Moving tales of love make 'contact'
By Terry Byrne
June 14, 2008

BEVERLY - Romantic, heartbreaking, and breathtakingly beautiful, choreographer Susan Stroman's "contact" packs a powerful dramatic punch.

In the North Shore Music Theatre's crisp and classy production, director Tome Cousin, who was a member of Stroman's original cast, is faithful to the show's look and feel while adding a little extra urgency with his in-the-round staging.

Inspired by unexpected moments of connection and fueled by a wildly imaginative musical score that ranges from Bizet to the Beach Boys, "contact" is essentially three short stories of men and women making contact with each other, told through the language of dance.

"Swinging" tells the story behind a painting by 18th-century artist Jean-Honore Fragonard, in which a girl on a swing (Ariel Shepley) is teasing her companion (Jake Pfarr), while a servant (Sean Ewing) pushes the swing for her. Set to the jaunty jazz violin of Stephane Grappelli's "My Heart Stood Still," the mood is playful with an undercurrent of sexual tension, capped off by a clever twist at the story's end.
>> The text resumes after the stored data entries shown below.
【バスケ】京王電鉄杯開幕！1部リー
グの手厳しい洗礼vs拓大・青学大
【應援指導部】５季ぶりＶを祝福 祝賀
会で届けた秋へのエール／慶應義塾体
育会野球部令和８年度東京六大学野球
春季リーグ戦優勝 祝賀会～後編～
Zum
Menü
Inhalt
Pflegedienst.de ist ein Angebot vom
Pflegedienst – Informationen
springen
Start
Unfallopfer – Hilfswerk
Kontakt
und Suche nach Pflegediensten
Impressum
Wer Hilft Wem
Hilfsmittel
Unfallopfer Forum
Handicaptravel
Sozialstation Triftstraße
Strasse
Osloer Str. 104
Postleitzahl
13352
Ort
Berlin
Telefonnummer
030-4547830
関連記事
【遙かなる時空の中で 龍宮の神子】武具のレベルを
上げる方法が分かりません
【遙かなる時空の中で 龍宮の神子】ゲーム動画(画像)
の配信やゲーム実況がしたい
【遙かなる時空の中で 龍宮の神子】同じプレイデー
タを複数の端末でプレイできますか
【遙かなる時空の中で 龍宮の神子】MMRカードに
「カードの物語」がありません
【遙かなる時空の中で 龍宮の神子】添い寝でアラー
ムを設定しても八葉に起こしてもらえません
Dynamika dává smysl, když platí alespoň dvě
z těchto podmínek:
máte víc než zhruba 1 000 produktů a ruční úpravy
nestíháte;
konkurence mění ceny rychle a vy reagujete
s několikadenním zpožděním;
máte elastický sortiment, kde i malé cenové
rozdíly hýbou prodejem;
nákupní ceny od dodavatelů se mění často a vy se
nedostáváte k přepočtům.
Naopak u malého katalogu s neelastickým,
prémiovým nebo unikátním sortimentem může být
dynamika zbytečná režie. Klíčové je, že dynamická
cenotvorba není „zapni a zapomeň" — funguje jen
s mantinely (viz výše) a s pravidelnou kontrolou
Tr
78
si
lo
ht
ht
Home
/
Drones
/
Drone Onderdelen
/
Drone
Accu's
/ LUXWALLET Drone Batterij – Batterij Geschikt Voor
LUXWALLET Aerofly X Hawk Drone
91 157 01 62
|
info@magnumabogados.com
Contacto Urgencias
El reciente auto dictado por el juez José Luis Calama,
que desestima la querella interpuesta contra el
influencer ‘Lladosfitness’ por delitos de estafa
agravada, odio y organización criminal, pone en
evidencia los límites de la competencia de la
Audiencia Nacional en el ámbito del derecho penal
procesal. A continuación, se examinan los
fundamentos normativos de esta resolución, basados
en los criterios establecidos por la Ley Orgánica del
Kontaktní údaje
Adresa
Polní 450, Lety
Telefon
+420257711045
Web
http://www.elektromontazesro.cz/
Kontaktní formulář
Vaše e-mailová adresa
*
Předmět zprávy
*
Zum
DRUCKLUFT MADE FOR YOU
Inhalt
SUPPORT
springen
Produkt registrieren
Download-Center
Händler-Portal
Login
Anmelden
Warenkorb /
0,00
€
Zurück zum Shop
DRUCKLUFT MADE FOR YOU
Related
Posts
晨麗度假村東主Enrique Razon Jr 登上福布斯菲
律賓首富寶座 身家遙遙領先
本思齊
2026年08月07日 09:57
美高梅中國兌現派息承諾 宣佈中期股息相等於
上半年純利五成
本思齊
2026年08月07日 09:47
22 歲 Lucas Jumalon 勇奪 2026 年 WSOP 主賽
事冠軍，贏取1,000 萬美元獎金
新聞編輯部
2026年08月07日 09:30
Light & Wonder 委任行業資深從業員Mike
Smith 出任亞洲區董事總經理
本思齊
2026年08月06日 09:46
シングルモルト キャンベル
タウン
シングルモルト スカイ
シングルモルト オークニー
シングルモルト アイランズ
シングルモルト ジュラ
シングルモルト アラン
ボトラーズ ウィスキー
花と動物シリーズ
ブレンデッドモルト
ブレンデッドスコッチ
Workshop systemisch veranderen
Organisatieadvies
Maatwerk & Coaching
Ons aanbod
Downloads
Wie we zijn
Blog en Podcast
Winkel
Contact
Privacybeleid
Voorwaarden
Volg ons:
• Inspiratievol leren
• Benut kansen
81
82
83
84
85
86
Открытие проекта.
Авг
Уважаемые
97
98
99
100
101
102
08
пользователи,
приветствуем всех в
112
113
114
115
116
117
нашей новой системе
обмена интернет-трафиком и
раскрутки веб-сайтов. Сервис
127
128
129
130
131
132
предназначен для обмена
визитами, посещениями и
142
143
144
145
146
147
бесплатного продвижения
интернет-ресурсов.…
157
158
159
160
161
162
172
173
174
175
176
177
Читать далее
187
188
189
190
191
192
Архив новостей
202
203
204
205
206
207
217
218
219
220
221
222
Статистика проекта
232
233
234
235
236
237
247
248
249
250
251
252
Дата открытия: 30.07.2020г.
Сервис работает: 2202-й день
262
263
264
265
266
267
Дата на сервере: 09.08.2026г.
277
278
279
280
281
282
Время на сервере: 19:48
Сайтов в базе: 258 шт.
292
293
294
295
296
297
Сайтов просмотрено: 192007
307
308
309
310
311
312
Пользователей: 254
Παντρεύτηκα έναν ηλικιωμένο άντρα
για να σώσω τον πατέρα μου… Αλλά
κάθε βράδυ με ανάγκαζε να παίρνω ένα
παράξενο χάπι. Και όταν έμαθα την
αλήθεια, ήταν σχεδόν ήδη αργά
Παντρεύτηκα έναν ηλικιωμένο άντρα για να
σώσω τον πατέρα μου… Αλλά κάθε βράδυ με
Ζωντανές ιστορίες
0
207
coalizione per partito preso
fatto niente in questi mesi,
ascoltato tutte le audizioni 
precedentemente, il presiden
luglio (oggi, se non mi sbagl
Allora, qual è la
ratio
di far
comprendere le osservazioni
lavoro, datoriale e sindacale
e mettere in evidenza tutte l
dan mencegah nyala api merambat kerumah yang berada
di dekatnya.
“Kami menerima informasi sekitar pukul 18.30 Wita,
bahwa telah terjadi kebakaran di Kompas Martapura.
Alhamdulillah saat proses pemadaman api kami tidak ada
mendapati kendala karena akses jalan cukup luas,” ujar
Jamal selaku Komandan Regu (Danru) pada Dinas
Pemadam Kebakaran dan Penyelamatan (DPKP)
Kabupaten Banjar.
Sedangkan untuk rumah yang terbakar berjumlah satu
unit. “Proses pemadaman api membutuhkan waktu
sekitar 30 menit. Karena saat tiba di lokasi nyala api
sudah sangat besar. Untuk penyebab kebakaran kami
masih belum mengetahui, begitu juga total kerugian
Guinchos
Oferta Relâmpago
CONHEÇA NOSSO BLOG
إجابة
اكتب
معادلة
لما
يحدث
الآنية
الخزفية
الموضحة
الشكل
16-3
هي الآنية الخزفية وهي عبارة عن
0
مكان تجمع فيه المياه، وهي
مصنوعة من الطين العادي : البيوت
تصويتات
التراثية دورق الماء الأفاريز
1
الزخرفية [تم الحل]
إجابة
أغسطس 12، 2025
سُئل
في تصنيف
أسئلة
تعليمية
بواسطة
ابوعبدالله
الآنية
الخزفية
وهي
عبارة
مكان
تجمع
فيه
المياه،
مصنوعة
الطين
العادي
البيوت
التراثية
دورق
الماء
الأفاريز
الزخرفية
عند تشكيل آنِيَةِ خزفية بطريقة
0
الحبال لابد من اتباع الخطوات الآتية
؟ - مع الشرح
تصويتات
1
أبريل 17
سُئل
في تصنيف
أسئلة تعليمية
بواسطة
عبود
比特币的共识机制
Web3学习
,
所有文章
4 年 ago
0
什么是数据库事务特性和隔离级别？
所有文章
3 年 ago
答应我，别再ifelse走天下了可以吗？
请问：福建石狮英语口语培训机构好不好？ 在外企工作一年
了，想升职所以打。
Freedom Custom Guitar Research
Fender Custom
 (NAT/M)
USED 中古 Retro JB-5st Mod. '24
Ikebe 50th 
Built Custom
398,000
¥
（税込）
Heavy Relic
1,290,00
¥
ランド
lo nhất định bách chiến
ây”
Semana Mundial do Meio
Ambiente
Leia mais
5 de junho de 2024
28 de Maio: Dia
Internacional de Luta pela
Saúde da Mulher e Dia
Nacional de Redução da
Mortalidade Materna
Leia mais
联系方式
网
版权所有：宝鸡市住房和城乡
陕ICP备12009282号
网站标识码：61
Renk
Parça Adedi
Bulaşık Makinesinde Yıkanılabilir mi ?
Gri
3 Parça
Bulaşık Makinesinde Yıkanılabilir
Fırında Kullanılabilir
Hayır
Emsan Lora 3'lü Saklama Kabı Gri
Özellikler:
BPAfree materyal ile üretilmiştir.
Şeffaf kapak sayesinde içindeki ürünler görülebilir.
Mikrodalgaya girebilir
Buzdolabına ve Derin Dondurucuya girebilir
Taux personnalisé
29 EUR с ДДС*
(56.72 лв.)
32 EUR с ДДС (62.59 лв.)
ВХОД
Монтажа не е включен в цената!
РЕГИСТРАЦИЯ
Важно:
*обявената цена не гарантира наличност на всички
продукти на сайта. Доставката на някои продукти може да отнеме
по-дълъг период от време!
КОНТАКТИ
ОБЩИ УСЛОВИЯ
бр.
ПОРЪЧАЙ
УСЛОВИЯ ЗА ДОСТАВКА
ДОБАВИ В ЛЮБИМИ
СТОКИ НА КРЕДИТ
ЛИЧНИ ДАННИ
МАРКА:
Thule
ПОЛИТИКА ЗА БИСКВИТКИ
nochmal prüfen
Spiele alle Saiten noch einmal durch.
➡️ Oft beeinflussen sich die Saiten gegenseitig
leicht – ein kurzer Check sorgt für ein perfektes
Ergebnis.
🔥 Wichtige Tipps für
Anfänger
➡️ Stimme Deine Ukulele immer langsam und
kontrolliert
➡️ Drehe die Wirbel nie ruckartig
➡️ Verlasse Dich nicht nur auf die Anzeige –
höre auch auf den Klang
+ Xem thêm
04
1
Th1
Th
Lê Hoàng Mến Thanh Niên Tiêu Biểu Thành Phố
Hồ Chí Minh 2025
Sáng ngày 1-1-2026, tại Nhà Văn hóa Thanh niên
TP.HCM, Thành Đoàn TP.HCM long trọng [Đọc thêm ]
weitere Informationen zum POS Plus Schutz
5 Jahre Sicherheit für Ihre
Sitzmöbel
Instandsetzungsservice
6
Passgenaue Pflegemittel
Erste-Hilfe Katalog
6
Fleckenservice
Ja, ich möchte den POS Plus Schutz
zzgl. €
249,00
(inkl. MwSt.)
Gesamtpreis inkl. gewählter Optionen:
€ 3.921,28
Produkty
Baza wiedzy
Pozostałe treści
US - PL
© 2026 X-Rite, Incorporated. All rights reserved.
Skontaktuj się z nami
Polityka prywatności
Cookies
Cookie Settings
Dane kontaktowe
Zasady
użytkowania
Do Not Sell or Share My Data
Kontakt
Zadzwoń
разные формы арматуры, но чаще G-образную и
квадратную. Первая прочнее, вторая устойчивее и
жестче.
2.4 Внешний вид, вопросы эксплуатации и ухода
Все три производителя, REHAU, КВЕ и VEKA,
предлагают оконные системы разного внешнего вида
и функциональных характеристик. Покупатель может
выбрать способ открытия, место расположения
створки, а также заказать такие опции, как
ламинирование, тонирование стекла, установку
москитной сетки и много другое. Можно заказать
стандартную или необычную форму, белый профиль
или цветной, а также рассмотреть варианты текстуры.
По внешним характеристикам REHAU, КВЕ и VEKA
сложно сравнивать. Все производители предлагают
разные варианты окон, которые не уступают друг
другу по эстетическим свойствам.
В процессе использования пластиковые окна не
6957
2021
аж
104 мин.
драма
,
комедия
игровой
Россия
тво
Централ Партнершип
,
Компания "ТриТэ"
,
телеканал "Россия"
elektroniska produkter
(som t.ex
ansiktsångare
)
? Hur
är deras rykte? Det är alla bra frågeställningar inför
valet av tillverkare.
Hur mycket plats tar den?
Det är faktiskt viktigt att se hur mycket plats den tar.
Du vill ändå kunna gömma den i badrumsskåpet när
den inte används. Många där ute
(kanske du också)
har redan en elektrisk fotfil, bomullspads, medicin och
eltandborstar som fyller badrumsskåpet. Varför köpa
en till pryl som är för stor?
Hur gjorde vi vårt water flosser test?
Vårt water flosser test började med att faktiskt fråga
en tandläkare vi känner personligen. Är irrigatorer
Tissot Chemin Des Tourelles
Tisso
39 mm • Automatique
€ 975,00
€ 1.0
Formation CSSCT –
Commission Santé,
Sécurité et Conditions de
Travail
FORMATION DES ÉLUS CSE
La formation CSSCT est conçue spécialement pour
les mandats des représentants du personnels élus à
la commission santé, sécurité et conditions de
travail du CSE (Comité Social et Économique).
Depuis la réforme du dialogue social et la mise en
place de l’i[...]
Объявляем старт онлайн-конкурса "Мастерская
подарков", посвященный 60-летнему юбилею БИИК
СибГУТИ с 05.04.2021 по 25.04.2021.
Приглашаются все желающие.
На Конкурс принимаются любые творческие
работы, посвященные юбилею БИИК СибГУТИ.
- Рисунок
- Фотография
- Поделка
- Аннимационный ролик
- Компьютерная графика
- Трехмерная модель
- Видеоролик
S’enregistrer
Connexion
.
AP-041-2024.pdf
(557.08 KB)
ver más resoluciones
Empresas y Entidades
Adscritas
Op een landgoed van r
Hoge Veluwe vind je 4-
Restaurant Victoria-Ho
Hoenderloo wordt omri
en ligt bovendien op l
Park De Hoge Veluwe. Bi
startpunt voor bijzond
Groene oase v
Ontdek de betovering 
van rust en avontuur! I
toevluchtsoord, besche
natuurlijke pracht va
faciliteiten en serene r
"Did You Move?" follows the increasingly imaginative efforts of an abused wife to escape her dead-end marriage. Set in 1954 in an Italian restaurant, the husband (Steve Luker) commands his wife (Sally Mae Dunn) not to move, speak, or even look at anyone else while he heads to the buffet. Once left alone, she has a series of daydreams to the music of Grieg, Tchaikovsky, and Bizet in which she imagines the freedom to move any way she desires; being swept off her feet by the headwaiter (Matt Rivera); and finally eliminating her tormentor in a triumphant dance that brings together the restaurant's patrons and staff.

Dunn joyfully executes Stroman's jazzy turns of phrase and grand jetes, and the ultimately tragic tale is lightened by some great comic moments. Tome's company is flawless - spinning, leaping, and landing with impressive precision.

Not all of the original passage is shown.